La bolsita de té
Al George Orwell que escribió ‘Una buena taza de té’, un artículo periodístico de 1946, esta columna le parecería un desatino. Y al escritor orientalista japonés Kakuzo Okakura, un sacrilegio. Su obra ‘El libro del té’, de 1906, recién traducida al español, trata del carácter sagrado de un producto que, originario de China, se había extendido por Asia mucho antes de que los portugueses lo importaran de la India, al final del siglo XV.

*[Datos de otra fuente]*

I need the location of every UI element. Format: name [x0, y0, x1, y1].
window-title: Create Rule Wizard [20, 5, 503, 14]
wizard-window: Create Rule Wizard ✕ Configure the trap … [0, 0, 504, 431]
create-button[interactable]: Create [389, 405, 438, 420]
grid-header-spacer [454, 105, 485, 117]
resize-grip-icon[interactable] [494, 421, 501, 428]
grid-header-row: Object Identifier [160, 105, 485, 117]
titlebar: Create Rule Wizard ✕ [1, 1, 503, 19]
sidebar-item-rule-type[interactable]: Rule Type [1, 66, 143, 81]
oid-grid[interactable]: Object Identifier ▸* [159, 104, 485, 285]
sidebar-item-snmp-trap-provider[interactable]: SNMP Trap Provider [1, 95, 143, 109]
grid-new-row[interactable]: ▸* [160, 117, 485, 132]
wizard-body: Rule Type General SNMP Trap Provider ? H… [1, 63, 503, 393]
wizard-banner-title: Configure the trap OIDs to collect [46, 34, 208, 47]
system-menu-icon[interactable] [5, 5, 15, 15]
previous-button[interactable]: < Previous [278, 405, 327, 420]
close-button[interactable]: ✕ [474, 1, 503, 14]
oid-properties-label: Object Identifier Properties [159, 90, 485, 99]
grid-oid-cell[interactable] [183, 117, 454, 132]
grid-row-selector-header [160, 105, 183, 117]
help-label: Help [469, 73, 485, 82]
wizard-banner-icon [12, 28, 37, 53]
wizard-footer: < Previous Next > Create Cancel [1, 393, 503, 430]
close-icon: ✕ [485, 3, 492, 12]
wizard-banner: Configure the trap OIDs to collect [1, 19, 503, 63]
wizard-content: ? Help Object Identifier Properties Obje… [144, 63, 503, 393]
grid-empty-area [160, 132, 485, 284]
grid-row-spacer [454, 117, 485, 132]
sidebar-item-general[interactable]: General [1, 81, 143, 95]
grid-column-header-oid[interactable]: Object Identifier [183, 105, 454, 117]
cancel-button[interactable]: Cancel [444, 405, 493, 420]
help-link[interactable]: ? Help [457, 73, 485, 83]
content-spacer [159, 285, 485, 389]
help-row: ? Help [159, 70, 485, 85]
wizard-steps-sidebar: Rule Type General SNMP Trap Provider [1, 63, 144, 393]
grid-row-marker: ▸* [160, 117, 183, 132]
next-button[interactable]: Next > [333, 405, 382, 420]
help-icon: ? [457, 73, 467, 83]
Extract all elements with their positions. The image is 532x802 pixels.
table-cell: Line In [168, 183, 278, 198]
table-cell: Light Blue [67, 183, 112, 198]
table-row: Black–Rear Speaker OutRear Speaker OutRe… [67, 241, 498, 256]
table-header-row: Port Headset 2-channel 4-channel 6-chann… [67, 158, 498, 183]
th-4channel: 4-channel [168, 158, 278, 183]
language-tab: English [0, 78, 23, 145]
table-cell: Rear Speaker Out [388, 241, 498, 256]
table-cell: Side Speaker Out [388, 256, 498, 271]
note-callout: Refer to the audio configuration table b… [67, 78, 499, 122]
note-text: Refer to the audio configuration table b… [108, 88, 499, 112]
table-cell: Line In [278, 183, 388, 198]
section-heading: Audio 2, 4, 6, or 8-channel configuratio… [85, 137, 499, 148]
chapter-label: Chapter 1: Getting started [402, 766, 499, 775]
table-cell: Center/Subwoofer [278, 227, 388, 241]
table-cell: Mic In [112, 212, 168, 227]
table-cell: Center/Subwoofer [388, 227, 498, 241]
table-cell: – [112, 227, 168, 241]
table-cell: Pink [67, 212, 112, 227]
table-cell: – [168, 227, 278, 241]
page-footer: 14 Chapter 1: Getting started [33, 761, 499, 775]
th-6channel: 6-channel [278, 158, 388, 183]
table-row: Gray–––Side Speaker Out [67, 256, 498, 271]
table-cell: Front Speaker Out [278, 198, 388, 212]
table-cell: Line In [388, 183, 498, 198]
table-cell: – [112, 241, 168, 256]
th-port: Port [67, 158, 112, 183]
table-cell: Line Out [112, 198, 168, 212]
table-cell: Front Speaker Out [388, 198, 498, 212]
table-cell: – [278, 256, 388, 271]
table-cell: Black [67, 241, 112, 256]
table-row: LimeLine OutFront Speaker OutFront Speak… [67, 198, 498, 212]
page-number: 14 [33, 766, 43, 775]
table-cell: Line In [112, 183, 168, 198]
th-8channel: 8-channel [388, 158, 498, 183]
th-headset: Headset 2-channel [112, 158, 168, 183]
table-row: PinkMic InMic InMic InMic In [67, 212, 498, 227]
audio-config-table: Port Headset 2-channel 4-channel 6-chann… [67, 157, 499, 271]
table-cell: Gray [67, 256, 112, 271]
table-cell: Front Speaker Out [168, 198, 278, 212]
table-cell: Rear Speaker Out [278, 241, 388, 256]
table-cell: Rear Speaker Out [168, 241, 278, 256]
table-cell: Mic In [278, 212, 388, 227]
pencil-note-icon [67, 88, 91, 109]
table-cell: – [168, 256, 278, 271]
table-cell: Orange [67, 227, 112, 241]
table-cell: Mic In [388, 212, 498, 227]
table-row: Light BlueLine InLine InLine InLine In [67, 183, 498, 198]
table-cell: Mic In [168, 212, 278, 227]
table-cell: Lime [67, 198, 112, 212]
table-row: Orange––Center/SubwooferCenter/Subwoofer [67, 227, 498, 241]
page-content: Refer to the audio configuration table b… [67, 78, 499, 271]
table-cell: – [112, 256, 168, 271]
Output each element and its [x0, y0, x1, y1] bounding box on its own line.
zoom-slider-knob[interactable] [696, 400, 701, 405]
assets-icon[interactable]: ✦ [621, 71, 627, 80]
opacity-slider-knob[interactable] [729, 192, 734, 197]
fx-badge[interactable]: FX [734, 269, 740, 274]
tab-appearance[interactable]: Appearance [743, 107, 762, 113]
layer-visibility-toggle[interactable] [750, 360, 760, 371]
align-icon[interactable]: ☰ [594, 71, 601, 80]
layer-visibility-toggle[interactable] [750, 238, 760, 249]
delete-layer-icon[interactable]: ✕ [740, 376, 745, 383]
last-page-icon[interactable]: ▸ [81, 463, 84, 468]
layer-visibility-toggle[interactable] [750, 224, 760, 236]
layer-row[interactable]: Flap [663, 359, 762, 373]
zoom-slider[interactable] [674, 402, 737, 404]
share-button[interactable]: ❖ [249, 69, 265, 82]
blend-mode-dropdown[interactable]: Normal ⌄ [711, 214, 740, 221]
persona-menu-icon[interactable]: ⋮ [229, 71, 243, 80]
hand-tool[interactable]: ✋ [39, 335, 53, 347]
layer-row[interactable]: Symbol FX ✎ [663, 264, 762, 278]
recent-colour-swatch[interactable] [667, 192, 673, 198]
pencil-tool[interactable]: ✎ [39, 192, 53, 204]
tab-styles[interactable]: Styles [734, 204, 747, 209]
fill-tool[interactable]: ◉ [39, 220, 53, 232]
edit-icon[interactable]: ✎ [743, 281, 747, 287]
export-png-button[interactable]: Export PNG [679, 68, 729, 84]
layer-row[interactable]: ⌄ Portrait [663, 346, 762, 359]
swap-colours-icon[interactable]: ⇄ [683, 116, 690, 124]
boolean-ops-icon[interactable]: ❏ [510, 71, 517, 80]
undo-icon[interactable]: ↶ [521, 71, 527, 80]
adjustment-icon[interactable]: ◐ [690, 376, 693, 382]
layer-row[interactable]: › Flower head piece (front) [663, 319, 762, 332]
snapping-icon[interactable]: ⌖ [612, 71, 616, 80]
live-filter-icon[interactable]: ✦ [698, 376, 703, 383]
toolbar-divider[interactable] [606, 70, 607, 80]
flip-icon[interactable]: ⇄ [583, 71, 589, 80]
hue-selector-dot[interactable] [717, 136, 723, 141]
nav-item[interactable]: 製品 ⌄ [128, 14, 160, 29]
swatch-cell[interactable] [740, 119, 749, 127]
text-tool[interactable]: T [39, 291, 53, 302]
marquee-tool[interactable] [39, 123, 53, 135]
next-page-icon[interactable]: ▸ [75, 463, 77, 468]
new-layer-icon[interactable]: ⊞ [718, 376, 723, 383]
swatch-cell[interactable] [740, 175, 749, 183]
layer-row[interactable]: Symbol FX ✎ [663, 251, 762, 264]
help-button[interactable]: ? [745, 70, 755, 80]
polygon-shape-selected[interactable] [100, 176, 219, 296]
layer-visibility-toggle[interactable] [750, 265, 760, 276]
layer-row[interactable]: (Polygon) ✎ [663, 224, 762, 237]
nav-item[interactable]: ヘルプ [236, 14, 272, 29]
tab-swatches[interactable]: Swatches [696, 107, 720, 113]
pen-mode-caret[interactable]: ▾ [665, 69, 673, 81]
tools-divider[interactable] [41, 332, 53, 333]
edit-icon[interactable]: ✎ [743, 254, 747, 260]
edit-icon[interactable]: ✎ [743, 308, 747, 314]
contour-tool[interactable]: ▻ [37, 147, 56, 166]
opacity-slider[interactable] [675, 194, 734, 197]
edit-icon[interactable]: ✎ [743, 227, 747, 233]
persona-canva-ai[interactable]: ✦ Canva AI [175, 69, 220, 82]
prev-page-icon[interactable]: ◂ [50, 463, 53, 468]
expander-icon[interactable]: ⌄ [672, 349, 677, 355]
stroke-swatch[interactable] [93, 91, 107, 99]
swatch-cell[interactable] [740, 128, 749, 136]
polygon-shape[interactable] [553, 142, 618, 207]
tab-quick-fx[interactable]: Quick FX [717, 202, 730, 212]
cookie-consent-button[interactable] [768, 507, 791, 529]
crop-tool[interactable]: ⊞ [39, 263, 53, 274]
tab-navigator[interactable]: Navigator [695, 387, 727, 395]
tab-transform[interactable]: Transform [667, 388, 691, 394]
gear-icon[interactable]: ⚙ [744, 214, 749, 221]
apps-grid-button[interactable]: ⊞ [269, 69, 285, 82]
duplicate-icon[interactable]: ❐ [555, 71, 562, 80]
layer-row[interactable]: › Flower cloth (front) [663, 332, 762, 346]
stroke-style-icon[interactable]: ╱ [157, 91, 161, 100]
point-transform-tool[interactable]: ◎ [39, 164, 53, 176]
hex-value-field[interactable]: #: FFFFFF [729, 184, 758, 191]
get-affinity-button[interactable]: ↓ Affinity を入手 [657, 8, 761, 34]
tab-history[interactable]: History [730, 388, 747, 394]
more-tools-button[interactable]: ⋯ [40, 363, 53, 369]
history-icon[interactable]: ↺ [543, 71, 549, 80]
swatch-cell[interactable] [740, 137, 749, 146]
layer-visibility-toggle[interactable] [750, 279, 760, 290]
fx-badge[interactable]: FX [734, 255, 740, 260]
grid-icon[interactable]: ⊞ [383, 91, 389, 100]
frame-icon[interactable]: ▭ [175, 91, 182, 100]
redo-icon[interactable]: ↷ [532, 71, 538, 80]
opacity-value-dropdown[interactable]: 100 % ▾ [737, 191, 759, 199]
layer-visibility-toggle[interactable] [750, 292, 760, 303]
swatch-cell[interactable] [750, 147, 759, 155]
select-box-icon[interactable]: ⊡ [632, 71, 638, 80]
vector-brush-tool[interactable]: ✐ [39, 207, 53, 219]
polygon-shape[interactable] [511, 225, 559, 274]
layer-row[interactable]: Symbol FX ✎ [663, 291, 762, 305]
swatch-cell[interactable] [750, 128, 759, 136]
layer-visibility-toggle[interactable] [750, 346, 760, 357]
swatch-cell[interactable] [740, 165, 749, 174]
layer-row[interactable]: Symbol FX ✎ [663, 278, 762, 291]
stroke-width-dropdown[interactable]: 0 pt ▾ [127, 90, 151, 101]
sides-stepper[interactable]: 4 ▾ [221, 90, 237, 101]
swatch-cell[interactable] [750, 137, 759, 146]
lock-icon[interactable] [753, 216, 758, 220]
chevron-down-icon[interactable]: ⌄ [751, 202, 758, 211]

Hoy, el té se disputa con el café el segundo lugar entre las bebidas más consumidas del mundo, por detrás del agua. A partir de la segunda mitad del siglo XX, en tal difusión intervino decisivamente la bolsita de té. El comerciante neoyorquino Thomas Sullivan la inventó, hecha inicialmente de seda, con el fin de enviar muestras a sus clientes, pero estos la usaron para preparar la infusión. Dos décadas después se popularizó en Estados Unidos, en formato de papel. En Europa, la bolsita se impuso a la tetera durante los años cincuenta. En los sesenta, su impacto fue global.
Si Orwell reviviera y actualizara aquel texto de 1946, mal que le pesara, tendría que aludir al uso de la bolsita de té. Por otra parte, inspirándome en la concepción trascendente de Okakura, creo que dicho uso trasluce algo del espíritu de una persona. Así, estrangular la bolsita con su propio hilo, aplastándola contra la cucharilla, muestra un ansia gananciosa que, además de desvirtuar las propiedades del té, daña la delicada bolsita. Esta, que es de por sí codiciada por un coleccionismo exquisito, también sirve de soporte de preciosas obras artísticas, tanto pictóricas, como de papiroflexia.